Though a 12 string sounds similar to a chorus effect, a 6 string into a chorus pedal will not sound like a 12 string.


----------



## Explorer (Dec 26, 2011)

Although you've already gotten the main answer ("Yes!"), let me expand just a bit.

A 12-string has six double-strung courses (a course is a set of string tuned to the same note). Two of those courses, the high E4 and high B3, have the strings tuned to the same octave. The lower four courses have the second string tuned to an octave above the normal guitar note. So, you get the chorusing on the top two courses, and chorusing and octaving on the bottom four courses. 

Going further, the middle two courses have strings (G4 and D4) which are higher than the note pair at the top (B3 and E4), so there is overlap in the pitches and more chorusing.

The same is true with the lowest two courses, with octave strings which are higher (E3 and A3) than the next pair's lower string pitches (D3 and G3). So, even more chorusing. 

All of this leads to a jangle which can't be gotten out of a pedal. Some try by using chorusing and some octaving, but the interaction is too complicated to simulate. 

I do love 12-string. I own a Rainsong, two Hohner Eclipse models, and a Jay Turser JT-Hawk (which does the Rickenbacher sound surprisingly well, leading to me buying it instantly upon trying it used in a music store). 

If you're looking for the sound, only one thing will get you there. You might not use it all the time, but it's the only thing which can get that unique tone.


----------



## vampiregenocide (Dec 26, 2011)

They both have very different sounds. Octave/chorus pedals can get a cool sounds similar to what Cky do, but it lacks that 'jangle' as Explorer put it which ultimately makes me prefer my electric 12 string.


----------



## Ninjahat (Dec 27, 2011)

Cheers Guys! I just had an idea to incorperate some 12 string acoustic into My music, and wondered if I should just go Chorus all the way, or 12 string in Recording environment, and Chorus live!

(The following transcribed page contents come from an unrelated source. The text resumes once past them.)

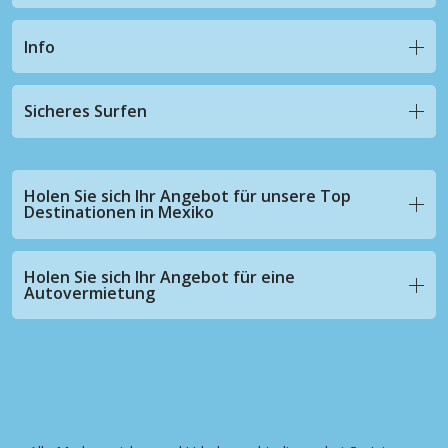
Info
Sicheres Surfen
Holen Sie sich Ihr Angebot für unsere Top
Destinationen in Mexiko
Holen Sie sich Ihr Angebot für eine
Autovermietung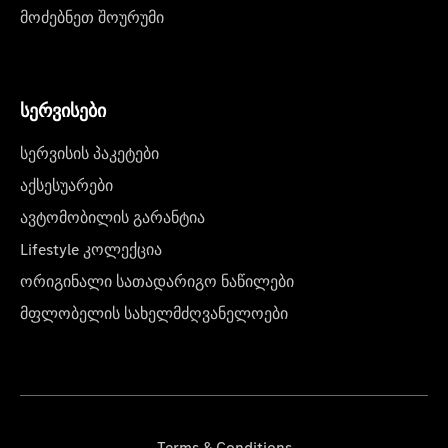
მოძებნეთ შოურუმი
სერვისები
სერვისის პაკეტები
აქსესუარები
ავტომობილის გარანტია
Lifestyle კოლექცია
ორიგინალი სათადარიგო ნაწილები
მფლობელის სახელმძღვანელოები
Terms & Conditions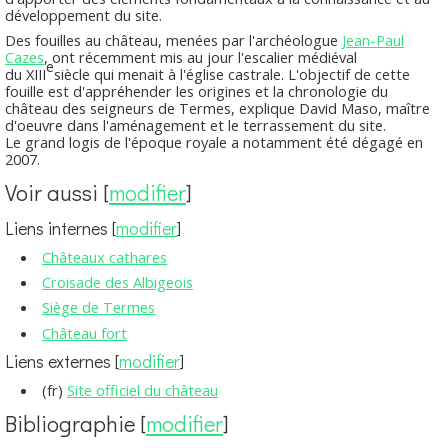
développement du site.
Des fouilles au château, menées par l'archéologue
Jean-Paul
Cazes
, ont récemment mis au jour l'escalier médiéval
e
du
XIII
siècle qui menait à l'église castrale.
L'objectif de cette
fouille est d'appréhender les origines et la chronologie du
château des seigneurs de Termes
, explique David Maso, maître
d'oeuvre dans l'aménagement et le terrassement du site.
Le grand logis de l'époque royale a notamment été dégagé en
2007.
Voir aussi
[
modifier
]
Liens internes
[
modifier
]
Châteaux cathares
Croisade des Albigeois
Siège de Termes
Château fort
Liens externes
[
modifier
]
(fr)
Site officiel du château
Bibliographie
[
modifier
]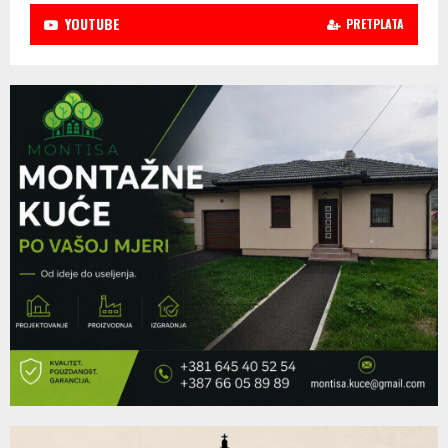
YOUTUBE
PRETPLATA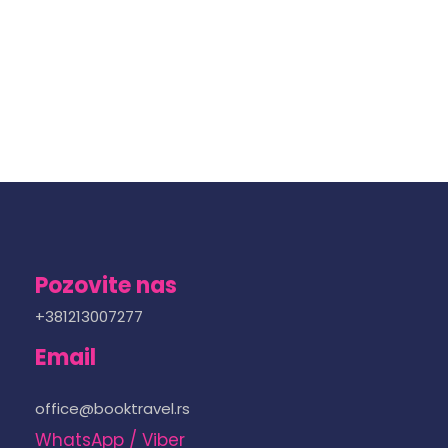
Pozovite nas
+381213007277
Email
office@booktravel.rs
WhatsApp / Viber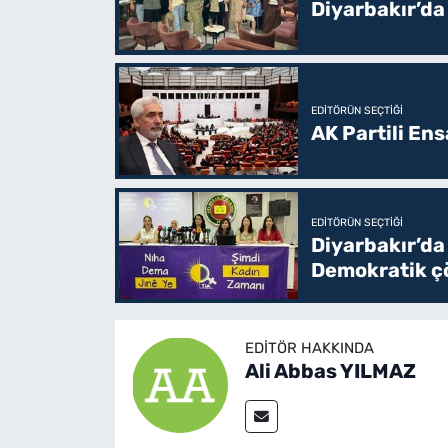
Diyarbakır’da
EDITÖRÜN SEÇTIĞI
AK Partili En
EDITÖRÜN SEÇTIĞI
Diyarbakır’da
Demokratik çö
EDITÖR HAKKINDA
Ali Abbas YILMAZ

Thanks Guys!


----------



## Explorer (Dec 27, 2011)

Not to say that you should be "that guy" with a thousand different guitars on stage, but a 12-string can really make things move.

Here are some songs which I love playing live. 

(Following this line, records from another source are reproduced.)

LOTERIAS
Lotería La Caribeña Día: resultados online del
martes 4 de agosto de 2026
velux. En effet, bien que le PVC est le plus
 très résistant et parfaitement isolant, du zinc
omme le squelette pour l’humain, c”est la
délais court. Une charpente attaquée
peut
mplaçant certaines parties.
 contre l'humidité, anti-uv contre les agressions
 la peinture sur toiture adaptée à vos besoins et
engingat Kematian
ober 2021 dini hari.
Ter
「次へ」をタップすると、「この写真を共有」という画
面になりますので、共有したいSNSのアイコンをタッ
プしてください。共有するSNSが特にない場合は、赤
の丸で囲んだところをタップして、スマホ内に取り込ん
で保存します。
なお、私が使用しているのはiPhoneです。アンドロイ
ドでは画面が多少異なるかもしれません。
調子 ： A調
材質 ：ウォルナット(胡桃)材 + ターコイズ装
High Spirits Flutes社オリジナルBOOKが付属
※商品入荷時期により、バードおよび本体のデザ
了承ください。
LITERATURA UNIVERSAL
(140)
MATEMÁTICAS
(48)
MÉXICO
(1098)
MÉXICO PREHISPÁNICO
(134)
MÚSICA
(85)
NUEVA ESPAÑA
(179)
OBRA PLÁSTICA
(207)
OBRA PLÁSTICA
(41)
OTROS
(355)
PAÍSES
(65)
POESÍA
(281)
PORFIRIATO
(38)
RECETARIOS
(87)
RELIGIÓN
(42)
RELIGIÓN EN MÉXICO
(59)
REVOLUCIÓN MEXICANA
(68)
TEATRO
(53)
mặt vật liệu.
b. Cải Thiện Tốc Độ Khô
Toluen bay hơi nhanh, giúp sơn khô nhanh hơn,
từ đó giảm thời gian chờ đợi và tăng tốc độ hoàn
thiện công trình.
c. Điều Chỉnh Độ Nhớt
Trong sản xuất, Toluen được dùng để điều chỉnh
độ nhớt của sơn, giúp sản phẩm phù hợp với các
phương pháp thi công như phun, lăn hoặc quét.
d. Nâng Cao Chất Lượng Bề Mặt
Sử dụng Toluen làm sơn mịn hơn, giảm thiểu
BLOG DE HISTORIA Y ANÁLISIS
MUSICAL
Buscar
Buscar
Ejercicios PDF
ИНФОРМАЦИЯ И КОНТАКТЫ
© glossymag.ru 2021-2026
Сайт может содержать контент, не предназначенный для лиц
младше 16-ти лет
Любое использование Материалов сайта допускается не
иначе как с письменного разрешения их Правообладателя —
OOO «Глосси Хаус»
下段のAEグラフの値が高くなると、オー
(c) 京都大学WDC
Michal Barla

Some songs which didn't originate on 12-string are awesome when played on one. I've played Sammy Hagar on 12, and Judas Priest's "Another Thing Coming" sounds massive when you're holding that pedal tone tone and risng in the chords. 

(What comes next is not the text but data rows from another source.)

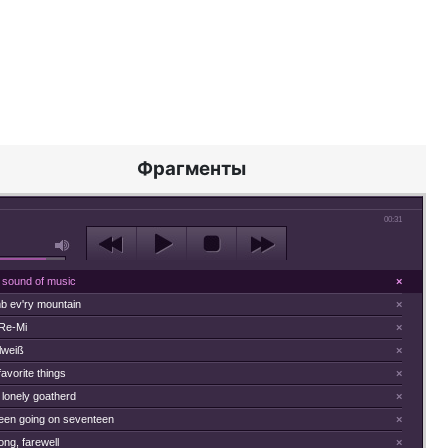
Фрагменты
00:31
 sound of music
×
mb ev'ry mountain
×
Re-Mi
×
lweiß
×
avorite things
×
 lonely goatherd
×
teen going on seventeen
×
ong, farewell
×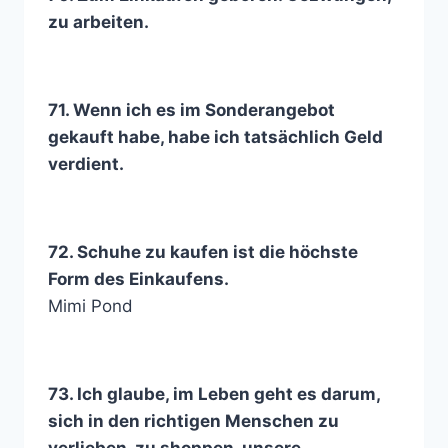
zu arbeiten.
71. Wenn ich es im Sonderangebot
gekauft habe, habe ich tatsächlich Geld
verdient.
72. Schuhe zu kaufen ist die höchste
Form des Einkaufens.
Mimi Pond
73. Ich glaube, im Leben geht es darum,
sich in den richtigen Menschen zu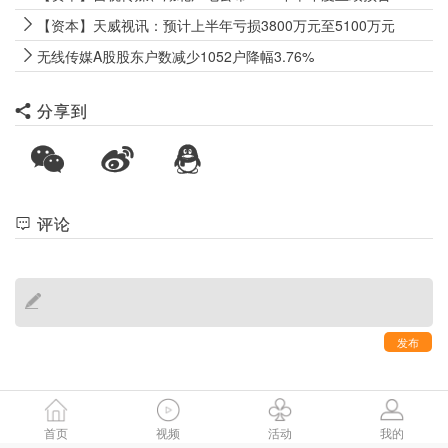
【资本】天威视讯：预计上半年亏损3800万元至5100万元
无线传媒A股股东户数减少1052户降幅3.76%
分享到
评论
发布
首页
视频
活动
我的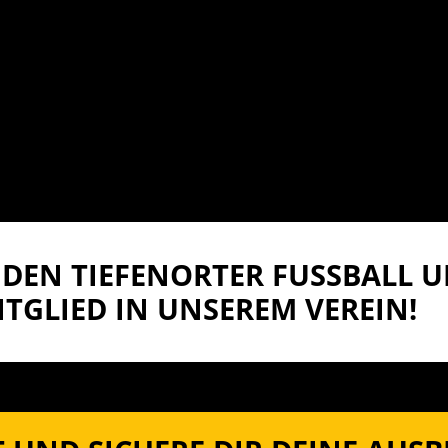
DEN TIEFENORTER FUSSBALL UN
TGLIED IN UNSEREM VEREIN!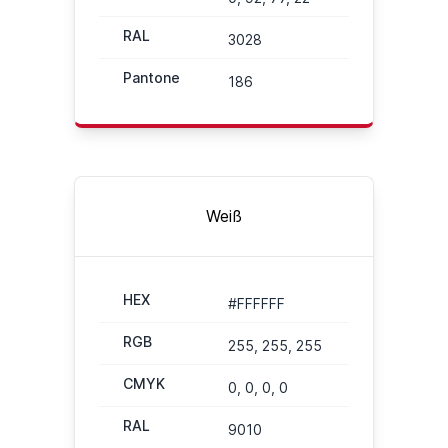
RAL
3028
Pantone
186
Weiß
HEX
#FFFFFF
RGB
255, 255, 255
CMYK
0, 0, 0, 0
RAL
9010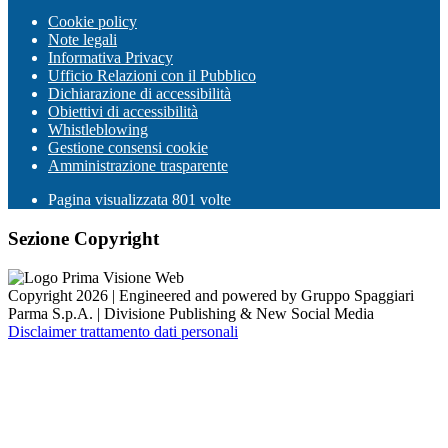
Cookie policy
Note legali
Informativa Privacy
Ufficio Relazioni con il Pubblico
Dichiarazione di accessibilità
Obiettivi di accessibilità
Whistleblowing
Gestione consensi cookie
Amministrazione trasparente
Pagina visualizzata
801
volte
Sezione Copyright
Copyright 2026 | Engineered and powered by Gruppo Spaggiari
Parma S.p.A. | Divisione Publishing & New Social Media
Disclaimer trattamento dati personali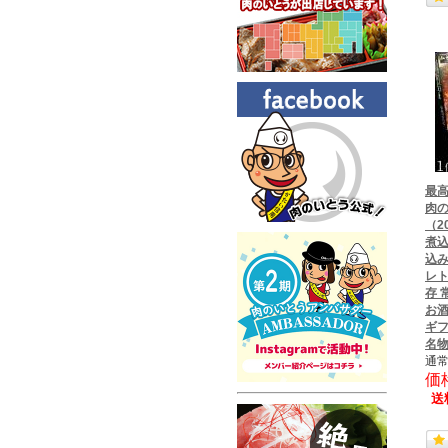
最高
肉の
（2
煮込
込み
レト
存 
お酒
ギフ
名物
通常
価
送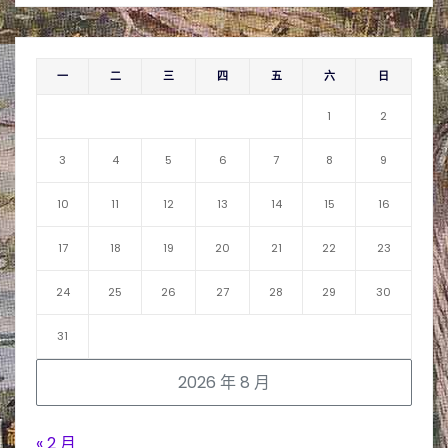
一
二
三
四
五
六
日
1
2
3
4
5
6
7
8
9
10
11
12
13
14
15
16
17
18
19
20
21
22
23
24
25
26
27
28
29
30
31
2026 年 8 月
« 2 月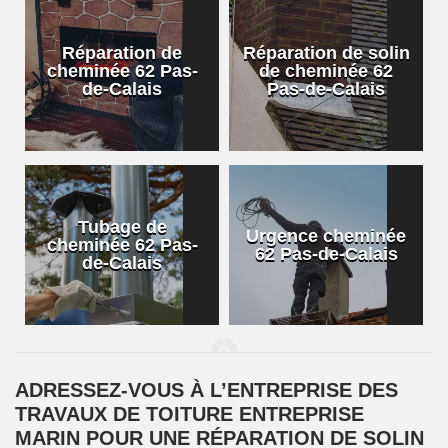
Réparation de
Réparation de solin
cheminée 62 Pas-
de cheminée 62
de-Calais
Pas-de-Calais
Tubage de
Urgence cheminée
cheminée 62 Pas-
62 Pas-de-Calais
de-Calais
ADRESSEZ-VOUS À L’ENTREPRISE DES
TRAVAUX DE TOITURE ENTREPRISE
MARIN POUR UNE RÉPARATION DE SOLIN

I love my 8-strings, but my 12-string can sound delicate, mystical, or as unstoppable as a goddamn freight train. It's the most inspiring instrument I own.

----

Anyway, I'd suggest considering playing one live. People love it.


----------



## Deathbringer769 (Dec 27, 2011)

There's no comparison, owning a 12 string acoustic myself. A chorus pedal can add some depth or some sparkle to a guitar, but it is nothing like a 12 string. Don't know where you got the idea that a chorus pedal is meant to simulate the sound of a 12 string..

So if you had the idea to incorporate some 12 string into your music, you're going to have to get your hands on one


----------